By | October 14, 2018

Katherine Mansfield was born on October 14, 1888. To celebrate the 130th anniversary of her birth, Todd Martin explores Mansfield’s relationship to the Bloomsbury Group and her place in literary modernism.

In one of the reviews of the first edition of Katherine Mansfield and the Bloomsbury Group, the reviewer – commenting that the book was as much about Garsington as Bloomsbury – noted snidely: ‘perhaps Bloomsbury sells better.’[1]

There’s some truth to that. After all, the Bloomsbury Group was one of the most noteworthy groups of artists and intellectuals in Britain at the turn of the twentieth century. However, by extending the range of the book beyond Bloomsbury proper to include Garsington – where Mansfield met many of the group – I had hoped not only to suggest the expansive influence of the group beyond its traditional members, but also (and especially) to demonstrate Katherine Mansfield’s tenuous relationship with some key members of the group – particularly Virginia Woolf.

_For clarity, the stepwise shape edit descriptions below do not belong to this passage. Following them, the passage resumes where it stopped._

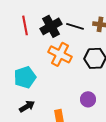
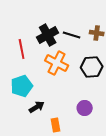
red line: (25, 25) -> (22, 49), moved
black arrow: (27, 106) -> (37, 107), moved

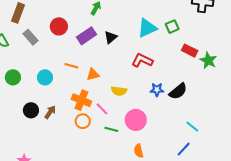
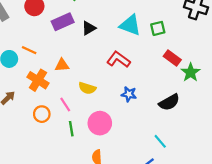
cyan triangle: (147, 28) -> (130, 25), turned 35
orange line: (71, 66) -> (29, 50), moved
black semicircle: (178, 91) -> (169, 102), moved
orange cross: (81, 100) -> (38, 80), moved
green line: (111, 129) -> (71, 129), turned 56

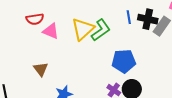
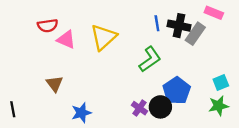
green L-shape: (101, 30) -> (150, 59), moved
blue pentagon: (124, 61) -> (177, 91), moved, turned -30

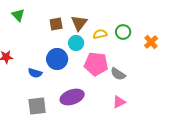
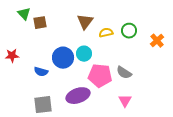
brown square: (56, 24) -> (40, 23), moved
cyan circle: (76, 43) -> (84, 54), moved
pink pentagon: (96, 64) -> (100, 76), moved
pink triangle: (119, 102) -> (125, 101), turned -32

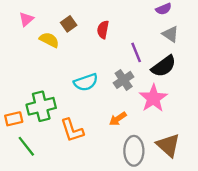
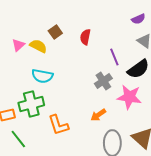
pink triangle: (26, 19) -> (18, 45), moved
cyan semicircle: (86, 82) -> (42, 76), moved, turned 30
pink star: (153, 98) -> (129, 97), turned -30

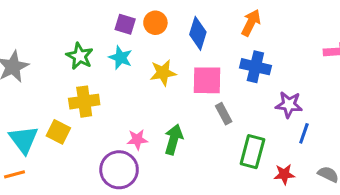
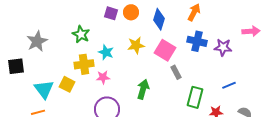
cyan star: (121, 58) -> (106, 52), moved
pink square: (207, 80) -> (165, 50), turned 30
purple star: (289, 105) -> (223, 47), moved
blue line: (304, 133) -> (229, 85), turned 48
pink star: (137, 139) -> (103, 77), moved

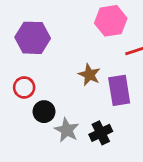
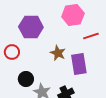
purple hexagon: (33, 38) -> (31, 27), moved
red circle: (24, 87) -> (12, 52), moved

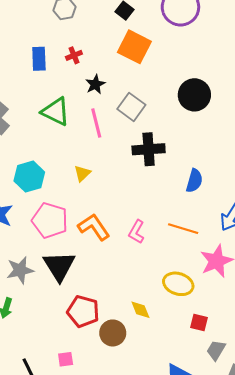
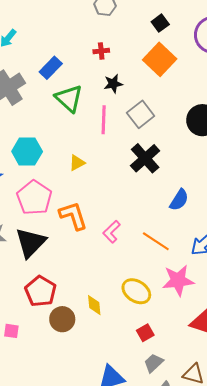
blue rectangle: (39, 59) -> (51, 68), moved, turned 30
black cross: (149, 149) -> (145, 158), turned 36
red square: (199, 322) -> (145, 333), turned 30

Mansfield was attracted to the status and influence of the ‘Blooms Berries’, as she referred to them, but she was always perceived as an outsider, especially as a colonial. So, as she sought her place in the literary world, she often aligned herself with the fringes of the group, among them D H Lawrence, a staunch critic of the Bloomsbury crowd. In fact, it was Lawrence who prompted Lady Ottoline Morrell to invite Mansfield and her husband, John Middleton Murry, to Garsington, where Mansfield would first encounter the likes of the Woolfs, Clive and Vanessa Bell, Lytton Strachey, and Bertrand Russell, among others.  But as noted in Katherine Mansfield and the Bloomsbury Group, Mansfield also interacted with other contemporary writers of note, including T S Eliot and Walter de la Mare, whose literary circles overlapped with the members of Bloomsbury, though they were certainly not part of the group.

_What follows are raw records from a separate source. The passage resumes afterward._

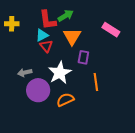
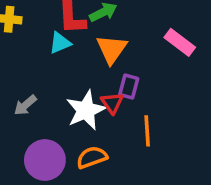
red triangle: (46, 46) -> (112, 103), moved
gray arrow: (25, 72) -> (25, 105), turned -32
purple circle: (38, 90) -> (45, 160), moved

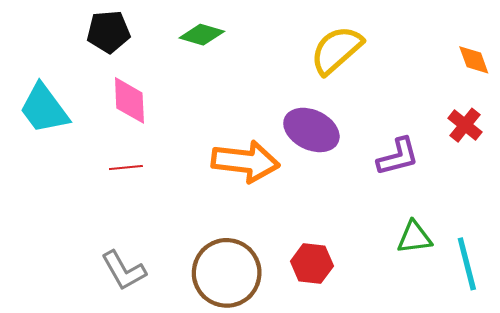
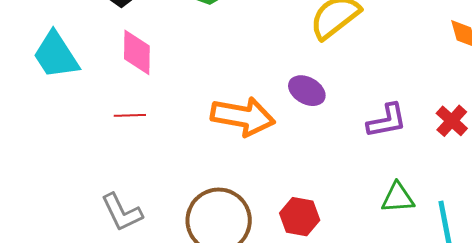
red cross: (465, 125) -> (452, 121), moved
purple ellipse: (311, 130) -> (307, 91), size x0.7

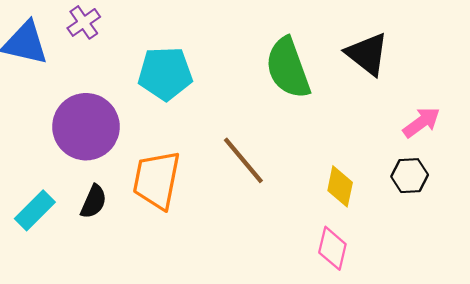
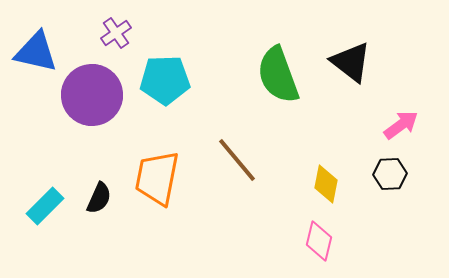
purple cross: (84, 22) -> (116, 33), moved
purple circle: (86, 127) -> (92, 95), moved

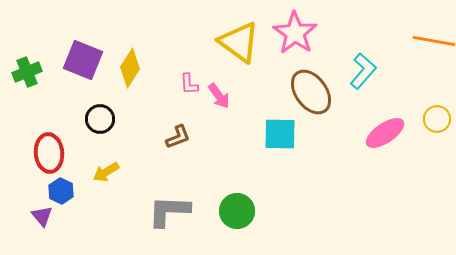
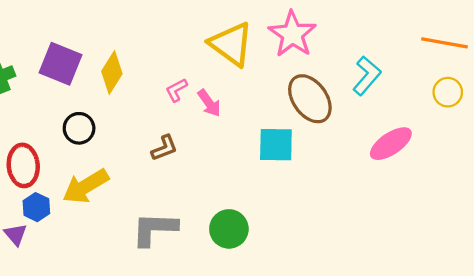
pink L-shape: (189, 84) -> (176, 90), turned 65
yellow circle: (437, 119) -> (448, 92), moved
yellow arrow: (106, 172) -> (86, 186), size x1.6

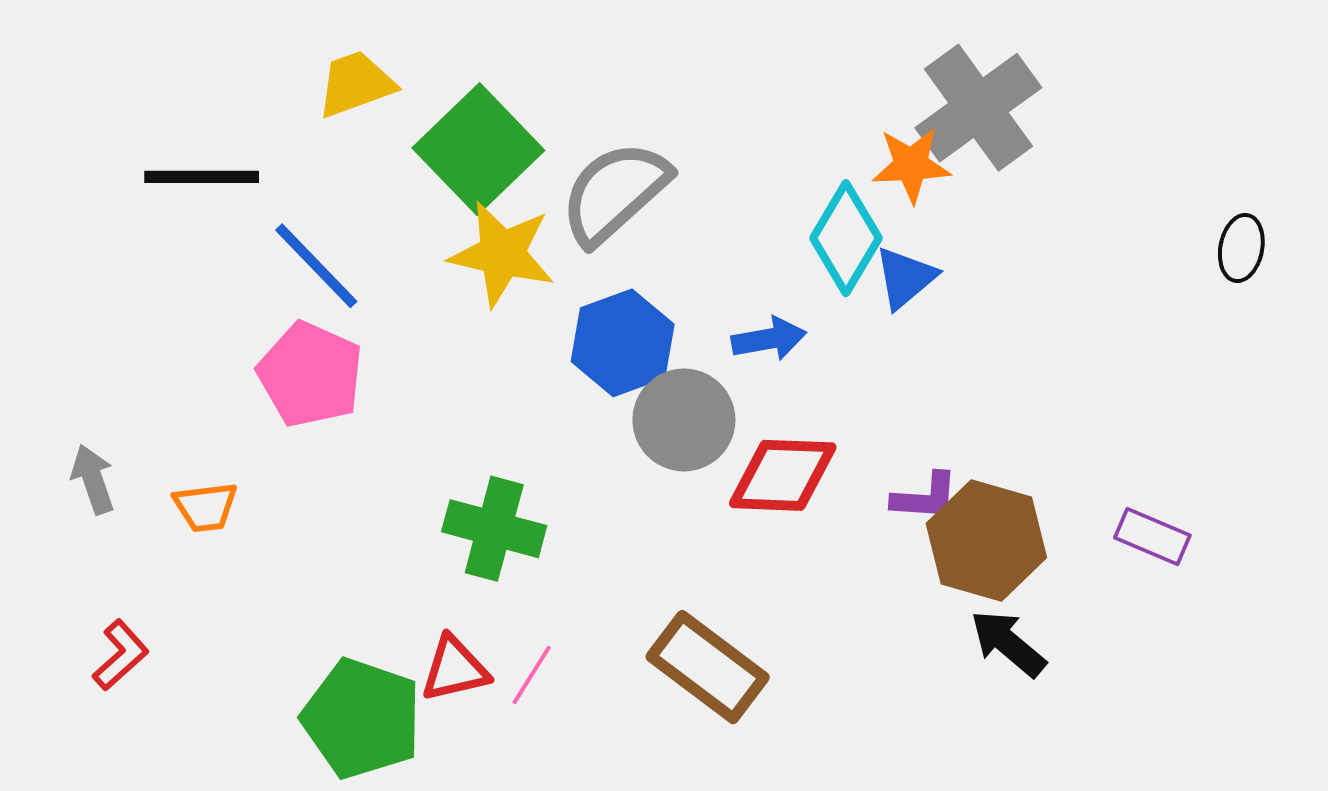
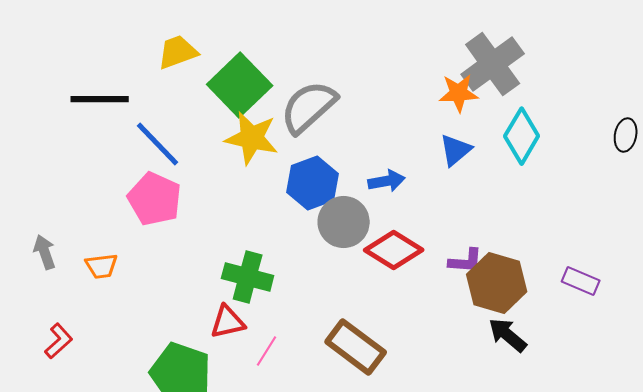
cyan diamond: (846, 238) -> (522, 136), moved
red diamond: (783, 475) -> (394, 250), turned 30
red triangle: (455, 669) -> (228, 322), moved

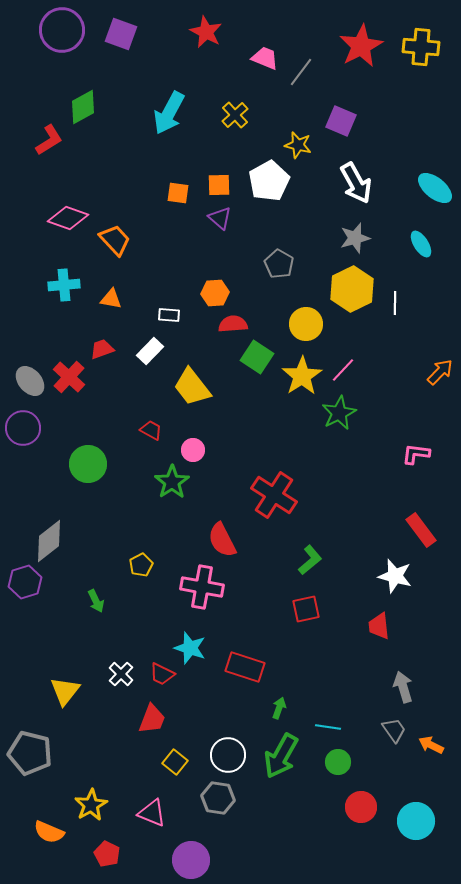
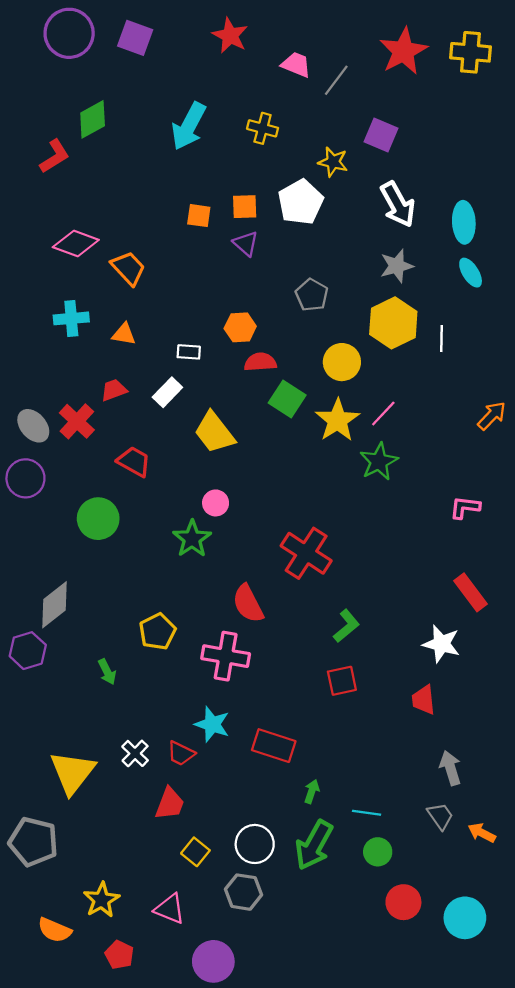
yellow cross: (235, 115) -> (263, 128), turned -32
cyan ellipse: (435, 188) -> (464, 222), moved, turned 48
red trapezoid: (151, 430) -> (134, 462), moved, size x1.4
yellow pentagon: (141, 565) -> (157, 632), size x1.4
yellow triangle: (65, 691) -> (72, 772), size x1.4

But it is often Mansfield’s life which often attracts scholars and general readers to her and her work, for she was indeed a woman of her time. She lived the life of a bohemian: pursuing love relationships with both men and women, investigating and commenting on the suffrage movement, and even smoking hashish at a party hosted by Aleister Crowley. An eventful life for anyone of the time, but certainly for a young woman from a distant colony. In fact, her early life and experiences in New Zealand add further dimension to her life and to her work, making her doubly a woman of her time.

While almost every New Zealander grew up on Mansfield’s stories, it has only been in the last decade or so that Mansfield’s place in literary modernism has begun to be recognized. Delia da Sousa Correa, one of the founding members of the Katherine Mansfield Society established in 2008, discusses her own early exposure to Mansfield as a young New Zealander and her assessment of Mansfield as a scholar. Noting the preference of the novel over the short story as another barrier to Mansfield’s now building reputation, da Sousa Correa notes that despite this, Mansfield has had a vital influence on numerous writers, including such current authors as Ali Smith and Kirsty Gunn, the latter of whom is the current patron of the Katherine Mansfield Society.

Numerous books and articles have been published on Mansfield in the last decade, as she has gained greater popularity, and what makes the study of Mansfield particularly exciting has been the discovery of new materials, including previously unpublished poems discovered at the Newberry Library by Gerri Kimber, and unknown short stories and letters discovered by Chris Mourant and by Redmer Yska. And the launch of the new online Mansfield exhibition promises to peak the interests of a new generation of Mansfield readers and scholars.

Suffice it to say: Bloomsbury group or not, Mansfield has become a literary force to be reckoned with.

 

Todd Martin is Professor of English at Huntington University where he currently holds the Edwina Patton Chair of Arts and Sciences. He was recently awarded the Lester J. Cappon Fellowship in Documentary Editing at the Newberry Library in Chicago, IL. He is the Membership Secretary of the Katherine Mansfield Society and serves as co-editor of the Society’s book series, Katherine Mansfield Studies. He has published on a wide variety of authors, including E. E. Cummings, Clyde Edgerton, Edwidge Danticat, Julia Alvarez, Sherwood Anderson, and Katherine Mansfield. He is the editor of Katherine Mansfield and the Bloomsbury Group, available from Bloomsbury.

 

 

Notes
[1] Lindsay Martin, Review of Katherine Mansfield and the Bloomsbury Group, Virginia Woolf Bulletin 57 (January 2018), p. 50 (pp. 50-57).